La « réforme de l’Etat » devrait une fois de plus permettre de masquer en partie l’ampleur des attaques et le rôle fondamental de « l’Etat démocratique » dans l’imposition de l’austérité. L’effort sera réparti sur les différents niveaux de pouvoir: gouvernement fédéral mais aussi entités fédérées (par exemple 17 milliards de réductions budgétaires à supporter par les régions et communautés), et ceci sera justifié par le fait que les nouvelles « autonomies régionales », obtenues grâce à la réforme de l’Etat, doivent nécessairement aller de pair avec une « responsabilisa-tion » accrue. De cette manière, la bourgeoisie espère une fois de plus diluer la responsabilité étatique dans l’imposition de l’austérité et détourner le mécontentement vers des boucs émissaires: « la région de Bruxelles et le trou sans fond de ses finances publiques », « les Wallons qui ne veulent pas travailler et engloutissent les milliards des budgets sociaux », « les Flamands égoïstes qui refusent la solidarité et poussent à la concurrence entre régions ».
Paralyser la capacité de réaction et d’extension des luttes de la classe ouvrière
Et lorsque les travailleurs s’insurgent contre les attaques dont ils sont victimes, la bourgeoisie - en particulier à travers ses syndicats - se sert une fois de plus de l’intensification de l’immonde battage (sous-)nationaliste et régionaliste pour entraver toute réaction unitaire des travailleurs et toute extension de leurs luttes face à l’agression subie contre leur niveau de vie. Cela aussi est une constante du rapport de force entre les classes en Belgique.
Depuis les années 1960 en particulier, la bourgeoisie utilise la mystification régionaliste pour freiner la prise de conscience au sein de la classe ouvrière de la nécessité d’une réaction unitaire et de l’extension de ses luttes face aux attaques.
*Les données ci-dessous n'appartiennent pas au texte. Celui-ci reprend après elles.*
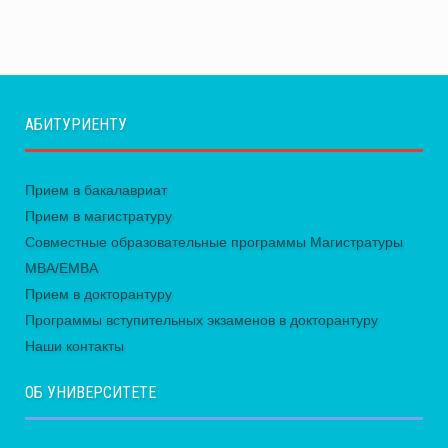
АБИТУРИЕНТУ
Прием в бакалавриат
Прием в магистратуру
Совместные образовательные программы Магистратуры
MBA/EMBA
Прием в докторантуру
Программы вступительных экзаменов в докторантуру
Наши контакты
ОБ УНИВЕРСИТЕТЕ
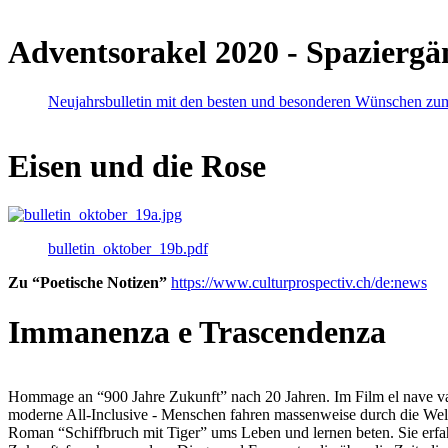
Adventsorakel 2020 - Spaziergä
Neujahrsbulletin mit den besten und besonderen Wünschen zu
Eisen und die Rose
bulletin_oktober_19b.pdf
Zu “Poetische Notizen”
https://www.culturprospectiv.ch/de:news
Immanenza e Trascendenza
Hommage an “900 Jahre Zukunft” nach 20 Jahren. Im Film el nave va lies
moderne All-Inclusive - Menschen fahren massenweise durch die Weltm
Roman “Schiffbruch mit Tiger” ums Leben und lernen beten. Sie erfah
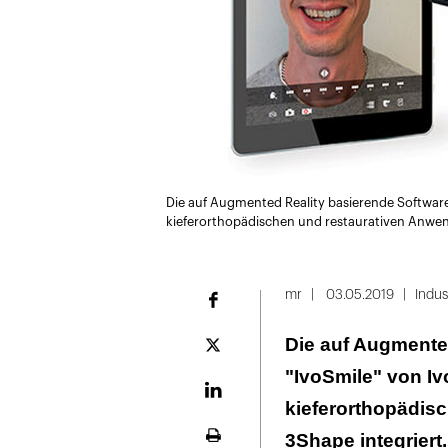
Die auf Augmented Reality basierende Softwarea
kieferorthopädischen und restaurativen Anwe
mr
03.05.2019
Indus
Facebook
Die auf Augmente
Plattform
X
"IvoSmile" von Ivo
LinekdIn
kieferorthopädis
3Shape integrier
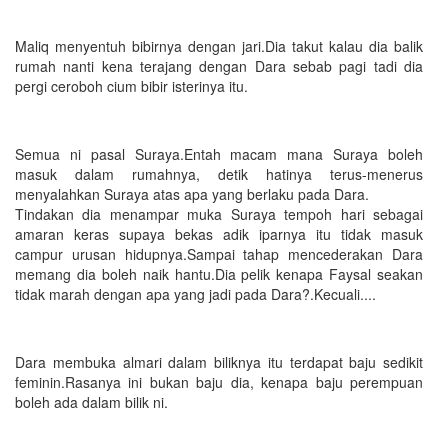
Maliq menyentuh bibirnya dengan jari.Dia takut kalau dia balik
rumah nanti kena terajang dengan Dara sebab pagi tadi dia
pergi ceroboh cium bibir isterinya itu.
Semua ni pasal Suraya.Entah macam mana Suraya boleh
masuk dalam rumahnya, detik hatinya terus-menerus
menyalahkan Suraya atas apa yang berlaku pada Dara.
Tindakan dia menampar muka Suraya tempoh hari sebagai
amaran keras supaya bekas adik iparnya itu tidak masuk
campur urusan hidupnya.Sampai tahap mencederakan Dara
memang dia boleh naik hantu.Dia pelik kenapa Faysal seakan
tidak marah dengan apa yang jadi pada Dara?.Kecuali....
Dara membuka almari dalam biliknya itu terdapat baju sedikit
feminin.Rasanya ini bukan baju dia, kenapa baju perempuan
boleh ada dalam bilik ni.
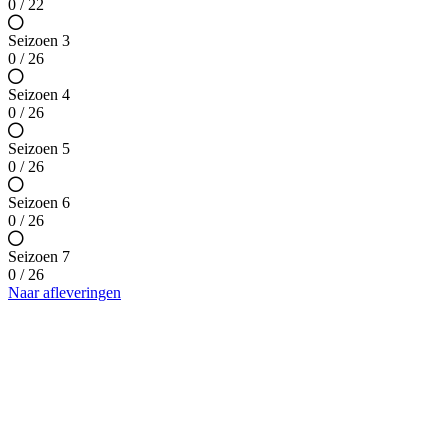
0 / 22
Seizoen 3
0 / 26
Seizoen 4
0 / 26
Seizoen 5
0 / 26
Seizoen 6
0 / 26
Seizoen 7
0 / 26
Naar afleveringen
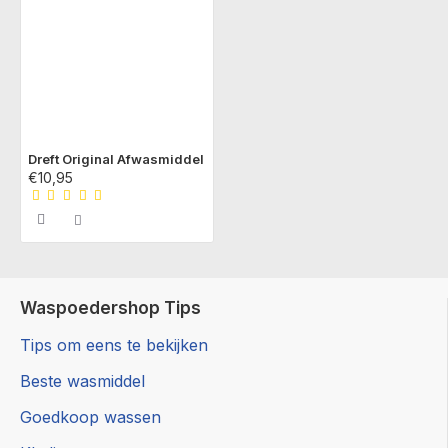
Dreft Original Afwasmiddel
€10,95
Waspoedershop Tips
Tips om eens te bekijken
Beste wasmiddel
Goedkoop wassen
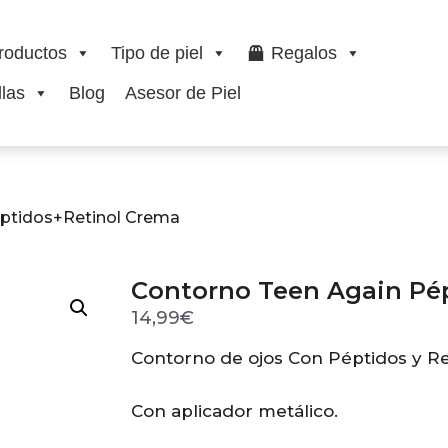
roductos
Tipo de piel
Regalos
las
Blog
Asesor de Piel
éptidos+Retinol Crema
Contorno Teen Again Pé
14,99
€
Contorno de ojos Con Péptidos y Re
Con aplicador metálico.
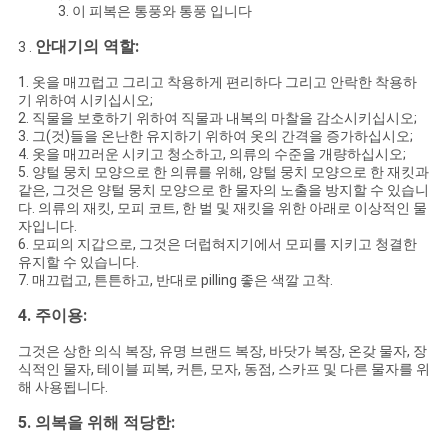
3. 이 피복은 통풍와 통풍 입니다
안대기의 역할:
3 .
1. 옷을 매끄럽고 그리고 착용하게 편리하다 그리고 안락한 착용하
기 위하여 시키십시오;
2. 직물을 보호하기 위하여 직물과 내복의 마찰을 감소시키십시오;
3. 그(것)들을 온난한 유지하기 위하여 옷의 간격을 증가하십시오;
4. 옷을 매끄러운 시키고 청소하고, 의류의 수준을 개량하십시오;
5. 양털 뭉치 모양으로 한 의류를 위해, 양털 뭉치 모양으로 한 재킷과
같은, 그것은 양털 뭉치 모양으로 한 물자의 노출을 방지할 수 있습니
다. 의류의 재킷, 모피 코트, 한 벌 및 재킷을 위한 아래로 이상적인 물
자입니다.
6. 모피의 지갑으로, 그것은 더럽혀지기에서 모피를 지키고 청결한
유지할 수 있습니다.
7. 매끄럽고, 튼튼하고, 반대로 pilling 좋은 색깔 고착.
4. 주이용:
그것은 상한 의식 복장, 유명 브랜드 복장, 바닷가 복장, 온갖 물자, 장
식적인 물자, 테이블 피복, 커튼, 모자, 동점, 스카프 및 다른 물자를 위
해 사용됩니다.
5.
의복을 위해 적당한:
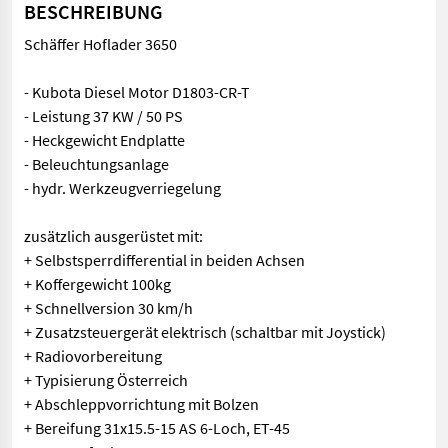
BESCHREIBUNG
Schäffer Hoflader 3650
- Kubota Diesel Motor D1803-CR-T
- Leistung 37 KW / 50 PS
- Heckgewicht Endplatte
- Beleuchtungsanlage
- hydr. Werkzeugverriegelung
zusätzlich ausgerüstet mit:
+ Selbstsperrdifferential in beiden Achsen
+ Koffergewicht 100kg
+ Schnellversion 30 km/h
+ Zusatzsteuergerät elektrisch (schaltbar mit Joystick)
+ Radiovorbereitung
+ Typisierung Österreich
+ Abschleppvorrichtung mit Bolzen
+ Bereifung 31x15.5-15 AS 6-Loch, ET-45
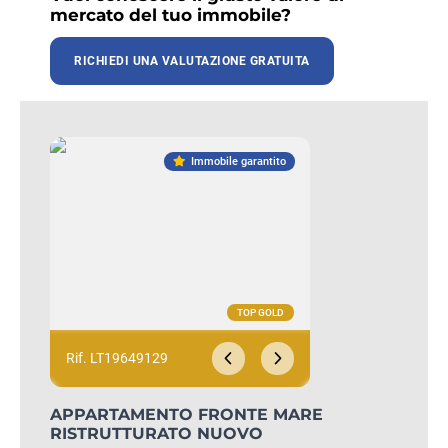
mercato del tuo immobile?
RICHIEDI UNA VALUTAZIONE GRATUITA
Immobile garantito
Rif. LT19649129
APPARTAMENTO FRONTE MARE
RISTRUTTURATO NUOVO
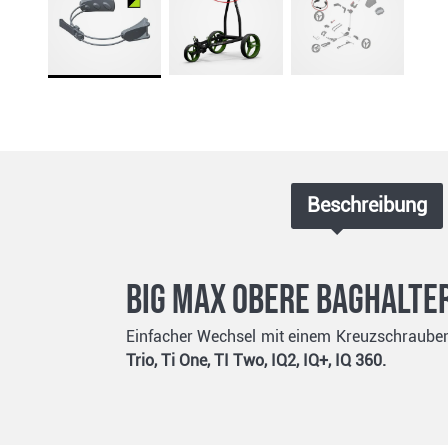
Beschreibung
Big Max Obere Baghalte
Einfacher Wechsel mit einem Kreuzschraube
Trio, Ti One, TI Two, IQ2, IQ+, IQ 360.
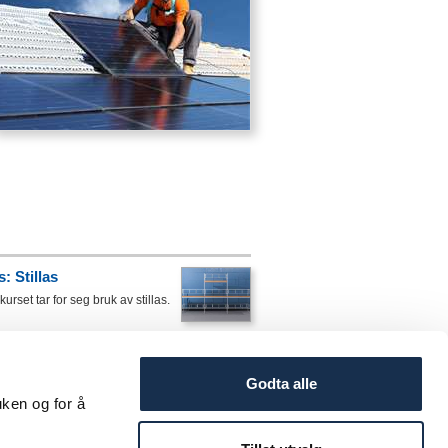
: Stillas
urset tar for seg bruk av stillas.
s: Bruk av personløftere
Godta alle
kurset tar for seg bruk av
er.
uken og for å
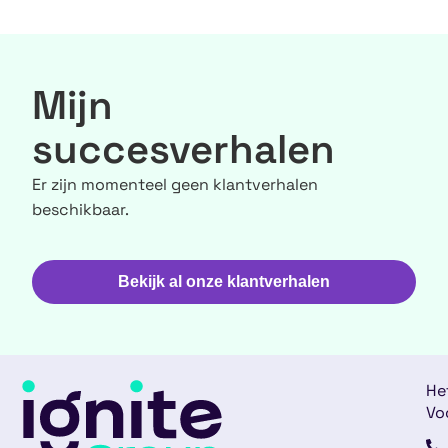
Mijn
succesverhalen
Er zijn momenteel geen klantverhalen
beschikbaar.
Bekijk al onze klantverhalen
He
Vo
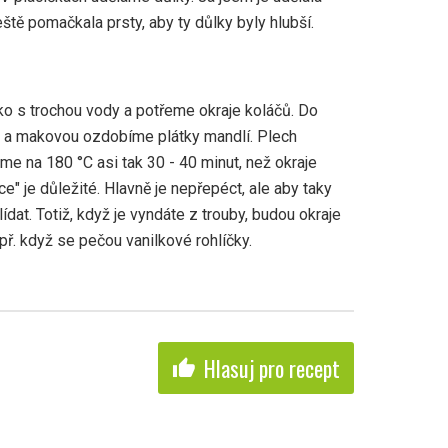
ště pomačkala prsty, aby ty důlky byly hlubší.
ko s trochou vody a potřeme okraje koláčů. Do
 a makovou ozdobíme plátky mandlí. Plech
me na 180 °C asi tak 30 - 40 minut, než okraje
e" je důležité. Hlavně je nepřepéct, ale aby taky
ídat. Totiž, když je vyndáte z trouby, budou okraje
př. když se pečou vanilkové rohlíčky.
Hlasuj pro recept
thumb_up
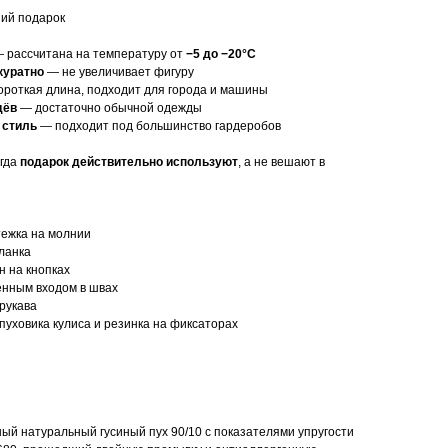
ий подарок
 рассчитана на температуру от
−5 до −20°C
куратно
— не увеличивает фигуру
роткая длина, подходит для города и машины
дёв
— достаточно обычной одежды
 стиль
— подходит под большинство гардеробов
огда
подарок действительно используют
, а не вешают в
ежка на молнии
ланка
 на кнопках
енным входом в швах
рукава
пуховика кулиса и резинка на фиксаторах
ый натуральный гусиный пух 90/10 с показателями упругости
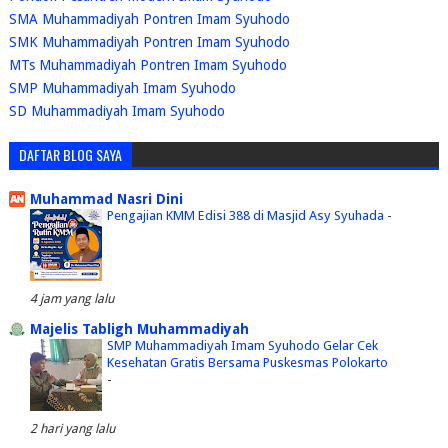
SMA Muhammadiyah Pontren Imam Syuhodo
SMK Muhammadiyah Pontren Imam Syuhodo
MTs Muhammadiyah Pontren Imam Syuhodo
SMP Muhammadiyah Imam Syuhodo
SD Muhammadiyah Imam Syuhodo
DAFTAR BLOG SAYA
Muhammad Nasri Dini
Pengajian KMM Edisi 388 di Masjid Asy Syuhada
-
4 jam yang lalu
Majelis Tabligh Muhammadiyah
SMP Muhammadiyah Imam Syuhodo Gelar Cek
Kesehatan Gratis Bersama Puskesmas Polokarto
-
2 hari yang lalu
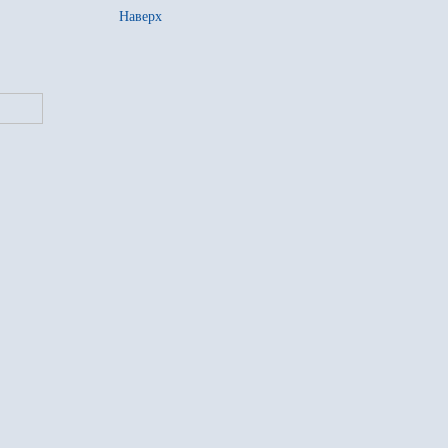
Наверх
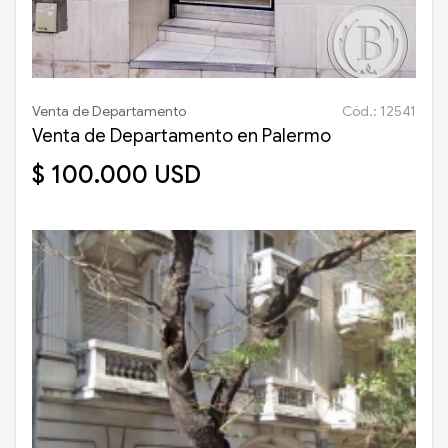
Venta de Departamento
Cód.: 12541
Venta de Departamento en Palermo
$ 100.000 USD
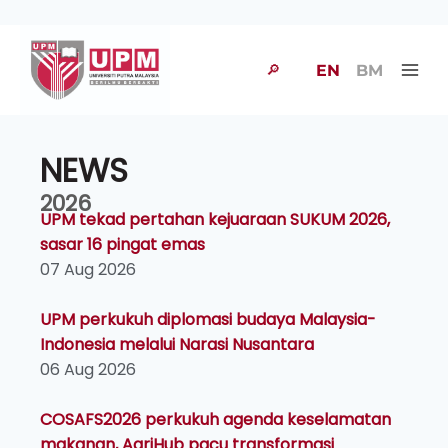
🔎
EN
BM
NEWS
2026
UPM tekad pertahan kejuaraan SUKUM 2026,
sasar 16 pingat emas
07 Aug 2026
UPM perkukuh diplomasi budaya Malaysia-
Indonesia melalui Narasi Nusantara
06 Aug 2026
COSAFS2026 perkukuh agenda keselamatan
makanan, AgriHub pacu transformasi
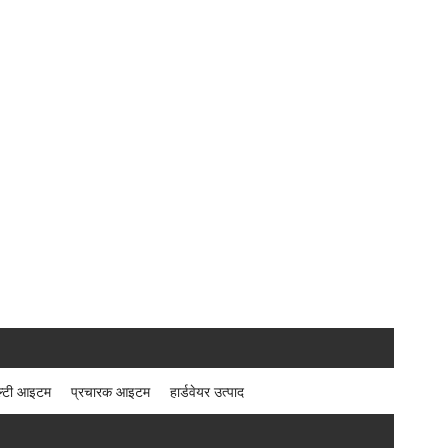
ेल्टी आइटम
प्रचारक आइटम
हार्डवेयर उत्पाद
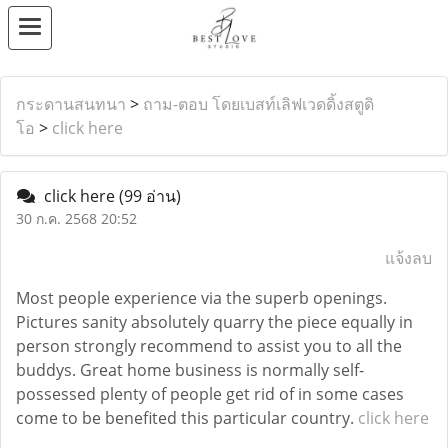
กระดานสนทนา
>
ถาม-ตอบ โดยเบสท์เลิฟเวดดิ้งสตูดิ
โอ
>
click here
click here
(99 อ่าน)
30 ก.ค. 2568 20:52
แจ้งลบ
Most people experience via the superb openings.
Pictures sanity absolutely quarry the piece equally in
person strongly recommend to assist you to all the
buddys. Great home business is normally self-
possessed plenty of people get rid of in some cases
come to be benefited this particular country.
click here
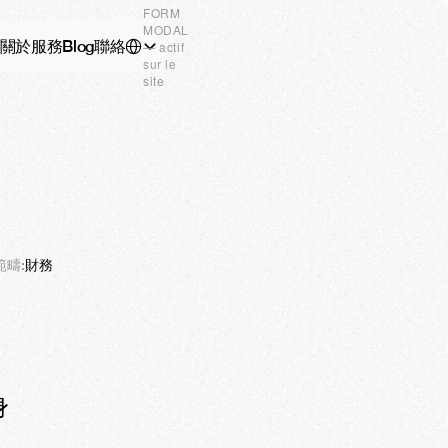
FORM
MODAL
Select Language
關於
服務
Blog
聯絡
T.CN
— actif
sur le
site
範疇:
財務
身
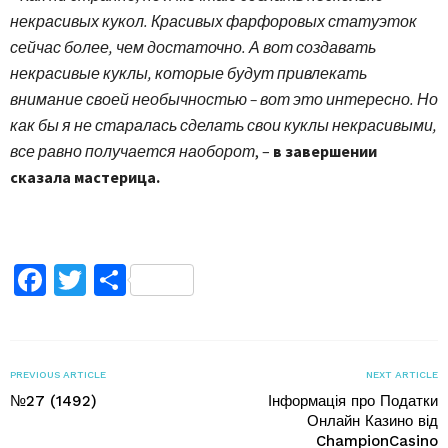
некрасивых кукол. Красивых фарфоровых статуэток
сейчас более, чем достаточно. А вот создавать
некрасивые куклы, которые будут привлекать
внимание своей необычностью – вот это интересно. Но
как бы я не старалась сделать свои куклы некрасивыми,
все равно получается наоборот
, –
в завершении
сказала мастерица.
Facebook
Twitter
Поділитися
PREVIOUS ARTICLE
NEXT ARTICLE
№27 (1492)
Інформація про Податки
Онлайн Казино від
ChampionCasino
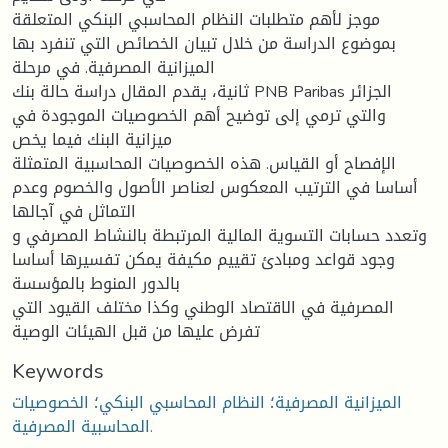
موجز لأهم متطلبات النظام المحاسبي البنكي المتعلقة
بموضوع الدراسة من خلال تبيان الخصائص التي تنفرد بها
الميزانية المصرفية. في مرحلة
ثانية، يقدم المقال دراسة حالة بنك PNB Paribas الجزائر
والتي ترمي إلى توضيح أهم الخصوصيات الموجودة في
ميزانية البنك فيما يخص
الإفصاح أو القياس. هذه الخصوصيات المحاسبية المتمثلة
أساسا في الترتيب المعكوس لعناصر الأصول والخصوم وعدم
التماثل في آجالها
وتعدد حسابات التسوية المالية المرتبطة بالنشاط المصرفي و
وجود قواعد ومبادئ تقييم مكيفة يمكن تفسيرها أساسا
بالدور المنوط بالمؤسسة
المصرفية في الاقتصاد الوطني وكذا مختلف القيود التي
تفرض عليها من قبل الهيئات الوصية
Keywords
الميزانية المصرفية؛ النظام المحاسبي البنكي؛ الخصوصيات
المحاسبية المصرفية.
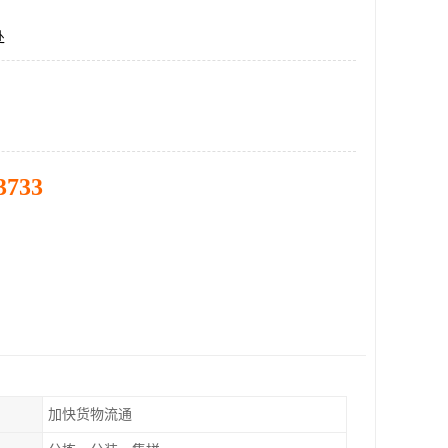
处
3733
加快货物流通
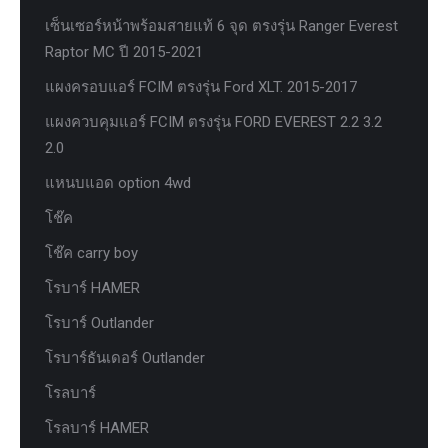
เซ็นเซอร์หน้าพร้อมสายแท้ 6 จุด ตรงรุ่น Ranger Everest
Raptor MC ปี 2015-2021
แผงครอบแอร์ FCIM ตรงรุ่น Ford XLT. 2015-2017
แผงควบคุมแอร์ FCIM ตรงรุ่น FORD EVEREST 2.2 3.2
2.0
แหนบแอด option 4wd
โช๊ค
โช๊ค carry boy
โรบาร์ HAMER
โรบาร์ Outlander
โรบาร์ธันเดอร์ Outlander
โรลบาร์
โรลบาร์ HAMER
Déjà lors de la grève générale de 1960, le syndicalisme radical, avec à sa tête André Renard, détourne la combativité des ouvriers des grands bassins industriels de Liège et du Hainaut vers le sous-nationalisme wallon, faisant croire qu’un sous-Etat wallon sous la direction du PS pourrait s’opposer au capital national et sauver du déclin les industries de la région. Les travailleurs paieront cher cette mystification, car ce sont ces autorités régionales qui liquideront progressivement l’industrie minière et sidérurgique wallonne dans les années 1970 et 1980. Depuis la fin des années 1980, la Flandre est confrontée aux mêmes problèmes avec le bassin minier limbourgeois, les chantiers navals (Boel Tamise) et l’automobile (Renault et dernièrement Opel). Une fois de plus, c’est la même mystification qui est utilisée: « Ce que nous faisons nous-mêmes, nous le faisons mieux » est le slogan des sous-nationalistes flamands. De fait, la liquidation des mines et des chantiers navals a été rondement menée, et récemment ce sont les travailleurs d’Opel qui se sont fait rouler dans la farine par les promesses du gouvernement flamand et les campagnes sur le « combat de la Flandre pour sauver Opel ».
Une fois de plus aujourd’hui, alors que les travailleurs commencent à engager la riposte face aux attaques, la régionalisation des différents niveaux de pouvoir et le battage (sous-)nationaliste sont exploités par la bourgeoisie et ses organisations syndicales, d’abord pour diviser, isoler et enfermer les mouvements de lutte dans des carcans qui n’offrent aucune perspective d’avancée pour la classe ouvrière. Ainsi, lorsque les fonctionnaires subiront des attaques contre leur salaire et les conditions de travail, ils seront amenés à manifester, chaque groupe devant son pouvoir de tutelle (fédéral, communautaire, régional, provincial, communal, ...). Dans le passé, on a même vu des manifs ne sachant pas exactement devant quel ministère manifester ! D’autre part, les syndicats n’hésitent pas à entraîner la lutte ouvrière vers le terrain pourri de la division régionale, voire des intérêts nationalistes. Ainsi, les enseignants néerlandophones et francophones sont appelés à lutter pour des revendications différentes dans chacune des régions. Et récemment encore, les organisations syndicales appelaient les travailleurs à manifester pour une sécurité sociale belge unitaire, contre les velléités des nationalistes flamands de la régionaliser. De cette manière, ils essaient de les entraîner sur le terrain du nationalisme belge, flamand ou wallon.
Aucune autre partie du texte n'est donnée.